Pour s’assurer de la généralisation des résultats, les chercheurs allemands ont mis sur pied un protocole très exhaustif à plusieurs niveaux. Ils ont d’abord choisi dans un rayon de 35 km autour de la ville de Göttingen, neuf paysages agricoles différents représentant divers degrés quant à la place occupée par l’agriculture intensive afin de tester l’influence éventuelle des paysages englobant les cultures sur les résultats obtenus ; ainsi, ces neuf sites représentent une gamme de paysages comprenant une part de cultures et de prairies conventionnelles allant de 48 à 98% de la surface totale. Ensuite, dans chacun de ces neuf paysages, ils ont sélectionné un ou deux « couples » de parcelles exploitées, très proches, l’une gérée en bio et l’autre en conventionnel. Ainsi, 36 parcelles différentes ont été inventoriées, pour une moitié des champs de blé d’hiver et pour l’autre des prairies. Le paysage de fond où se situent ces parcelles renferme une mosaïque de terres cultivées et de prairies avec quelques restes forestiers et de petits fragments d’habitats semi-naturels (pelouses calcaires, jachères naturelles, bordures herbeuses, haies).

Les champs de blé, en bio comme en conventionnel, reçoivent deux fois plus de fertilisants azotés que les prairies ; les parcelles conventionnelles se voient appliquer quatre fois d’engrais que les parcelles équivalentes en bio ce qui se reflète dans les rendements des champs de blés deux fois plus élevés en conventionnel. Dans les parcelles bio, gérées ainsi depuis au moins dix ans, on n’utilise ni pesticides ni engrais de synthèse.
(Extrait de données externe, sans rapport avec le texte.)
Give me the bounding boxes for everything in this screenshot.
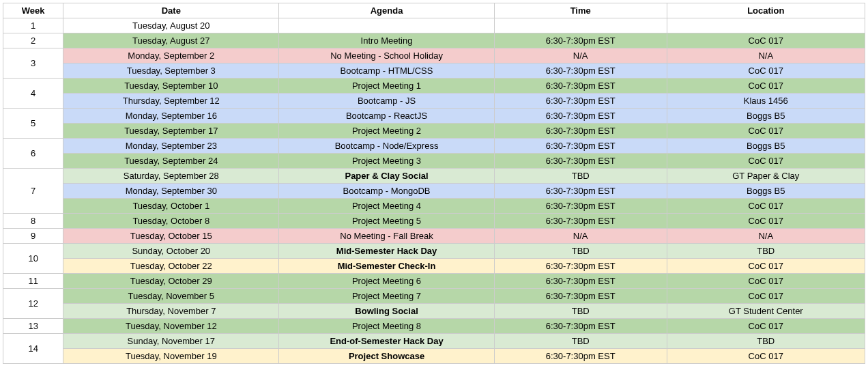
date-cell: Thursday, November 7 [63, 304, 279, 319]
location-cell: N/A [667, 229, 865, 244]
location-cell: CoC 017 [667, 349, 865, 364]
table-row: Monday, September 30Bootcamp - MongoDB6:… [3, 184, 865, 199]
location-cell: CoC 017 [667, 154, 865, 169]
date-cell: Tuesday, October 22 [63, 259, 279, 274]
time-cell: TBD [494, 334, 667, 349]
location-cell: TBD [667, 244, 865, 259]
agenda-cell: Project Meeting 7 [279, 289, 495, 304]
table-row: 13Tuesday, November 12Project Meeting 86… [3, 319, 865, 334]
date-cell: Tuesday, September 17 [63, 124, 279, 139]
table-row: Thursday, September 12Bootcamp - JS6:30-… [3, 94, 865, 109]
agenda-cell: Intro Meeting [279, 33, 495, 48]
table-row: 4Tuesday, September 10Project Meeting 16… [3, 79, 865, 94]
week-cell: 7 [3, 169, 63, 214]
agenda-cell: Project Meeting 6 [279, 274, 495, 289]
week-cell: 14 [3, 334, 63, 364]
time-cell: 6:30-7:30pm EST [494, 259, 667, 274]
table-row: 1Tuesday, August 20 [3, 18, 865, 33]
location-cell: CoC 017 [667, 79, 865, 94]
time-cell: 6:30-7:30pm EST [494, 94, 667, 109]
week-cell: 5 [3, 109, 63, 139]
time-cell: 6:30-7:30pm EST [494, 199, 667, 214]
date-cell: Monday, September 23 [63, 139, 279, 154]
time-cell: 6:30-7:30pm EST [494, 154, 667, 169]
table-row: Thursday, November 7Bowling SocialTBDGT … [3, 304, 865, 319]
time-cell: N/A [494, 48, 667, 63]
time-cell: 6:30-7:30pm EST [494, 319, 667, 334]
schedule-table: Week Date Agenda Time Location 1Tuesday,… [3, 3, 865, 364]
location-cell: GT Student Center [667, 304, 865, 319]
location-cell: CoC 017 [667, 214, 865, 229]
table-row: 3Monday, September 2No Meeting - School … [3, 48, 865, 63]
agenda-cell: Bootcamp - Node/Express [279, 139, 495, 154]
agenda-cell: Project Showcase [279, 349, 495, 364]
location-cell: N/A [667, 48, 865, 63]
time-cell: 6:30-7:30pm EST [494, 33, 667, 48]
header-date: Date [63, 3, 279, 18]
date-cell: Monday, September 30 [63, 184, 279, 199]
table-row: 12Tuesday, November 5Project Meeting 76:… [3, 289, 865, 304]
week-cell: 12 [3, 289, 63, 319]
week-cell: 6 [3, 139, 63, 169]
header-agenda: Agenda [279, 3, 495, 18]
table-row: Tuesday, September 3Bootcamp - HTML/CSS6… [3, 63, 865, 79]
agenda-cell: Bootcamp - HTML/CSS [279, 63, 495, 79]
table-row: 6Monday, September 23Bootcamp - Node/Exp… [3, 139, 865, 154]
table-row: 11Tuesday, October 29Project Meeting 66:… [3, 274, 865, 289]
header-location: Location [667, 3, 865, 18]
agenda-cell: Project Meeting 8 [279, 319, 495, 334]
week-cell: 9 [3, 229, 63, 244]
agenda-cell: Bowling Social [279, 304, 495, 319]
date-cell: Tuesday, August 27 [63, 33, 279, 48]
agenda-cell: Project Meeting 5 [279, 214, 495, 229]
date-cell: Tuesday, October 15 [63, 229, 279, 244]
table-row: 10Sunday, October 20Mid-Semester Hack Da… [3, 244, 865, 259]
location-cell: Boggs B5 [667, 139, 865, 154]
time-cell: 6:30-7:30pm EST [494, 289, 667, 304]
location-cell: CoC 017 [667, 124, 865, 139]
date-cell: Monday, September 2 [63, 48, 279, 63]
time-cell: TBD [494, 169, 667, 184]
date-cell: Sunday, October 20 [63, 244, 279, 259]
date-cell: Tuesday, October 29 [63, 274, 279, 289]
agenda-cell: Project Meeting 3 [279, 154, 495, 169]
table-row: 2Tuesday, August 27Intro Meeting6:30-7:3… [3, 33, 865, 48]
week-cell: 1 [3, 18, 63, 33]
time-cell [494, 18, 667, 33]
header-row: Week Date Agenda Time Location [3, 3, 865, 18]
agenda-cell: Project Meeting 1 [279, 79, 495, 94]
agenda-cell: Bootcamp - ReactJS [279, 109, 495, 124]
date-cell: Monday, September 16 [63, 109, 279, 124]
date-cell: Tuesday, September 10 [63, 79, 279, 94]
location-cell: Boggs B5 [667, 184, 865, 199]
date-cell: Sunday, November 17 [63, 334, 279, 349]
agenda-cell: Paper & Clay Social [279, 169, 495, 184]
location-cell: TBD [667, 334, 865, 349]
table-row: 8Tuesday, October 8Project Meeting 56:30… [3, 214, 865, 229]
table-row: 7Saturday, September 28Paper & Clay Soci… [3, 169, 865, 184]
time-cell: 6:30-7:30pm EST [494, 274, 667, 289]
table-row: Tuesday, October 1Project Meeting 46:30-… [3, 199, 865, 214]
date-cell: Tuesday, November 19 [63, 349, 279, 364]
agenda-cell: No Meeting - School Holiday [279, 48, 495, 63]
date-cell: Tuesday, September 3 [63, 63, 279, 79]
location-cell: CoC 017 [667, 63, 865, 79]
time-cell: 6:30-7:30pm EST [494, 124, 667, 139]
date-cell: Tuesday, August 20 [63, 18, 279, 33]
table-row: 14Sunday, November 17End-of-Semester Hac… [3, 334, 865, 349]
header-time: Time [494, 3, 667, 18]
agenda-cell: Mid-Semester Hack Day [279, 244, 495, 259]
time-cell: 6:30-7:30pm EST [494, 349, 667, 364]
date-cell: Tuesday, September 24 [63, 154, 279, 169]
table-row: Tuesday, November 19Project Showcase6:30… [3, 349, 865, 364]
time-cell: 6:30-7:30pm EST [494, 79, 667, 94]
week-cell: 4 [3, 79, 63, 109]
location-cell: GT Paper & Clay [667, 169, 865, 184]
location-cell: CoC 017 [667, 33, 865, 48]
table-row: Tuesday, October 22Mid-Semester Check-In… [3, 259, 865, 274]
date-cell: Tuesday, November 12 [63, 319, 279, 334]
time-cell: 6:30-7:30pm EST [494, 139, 667, 154]
date-cell: Saturday, September 28 [63, 169, 279, 184]
time-cell: N/A [494, 229, 667, 244]
agenda-cell: End-of-Semester Hack Day [279, 334, 495, 349]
La plupart des prairies sont fauchées mais deux fois plus souvent par an en conventionnel avec la première coupe mi-mai ; quelques prairies des deux types sont pâturées en automne en plus. 

Ces parcelles vont donc faire l’objet d’un suivi régulier sur une saison entière avec des transects recoupant les bords et le centre des parcelles et des points réguliers tout le long pour effectuer diverses mesures : inventaire des espèces adventices présentes, leur couverture au sol par espèce, la proportion de sol nu, la couverture de l’herbe ou du blé. Parmi les adventices, les graminées n’ont pas été retenues. 

Enrichissement 

Le tableau ci-dessus résume les résultats obtenus en termes de richesse en espèces, i.e. le nombre d’espèces rencontrées lors des comptages. Notez que les sous-totaux ne sont pas la somme des richesses mentionnées au dessus car il y a plus ou moins d’espèces en commun dans les deux situations ; certaines espèces peuvent être présentes dans les parcelles bio et absentes en conventionnel et vice versa. On voit donc à la simple lecture, l’effet positif (significatif après analyse statistique) de la gestion en bio sur la richesse en espèces de la flore adventice avec un effet encore plus prononcé sur les espèces entomophiles dans les deux types de cultures (prairies et blé). Il y a donc bien une interaction entre le mode de gestion agricole et le mode de pollinisation des adventices. Ces données confirment les résultats obtenus dans d’autres études précédentes : les adventices entomophiles bénéficient plus de la gestion bio que les non entomophiles, que ce soit pour des prairies ou des champs de céréales.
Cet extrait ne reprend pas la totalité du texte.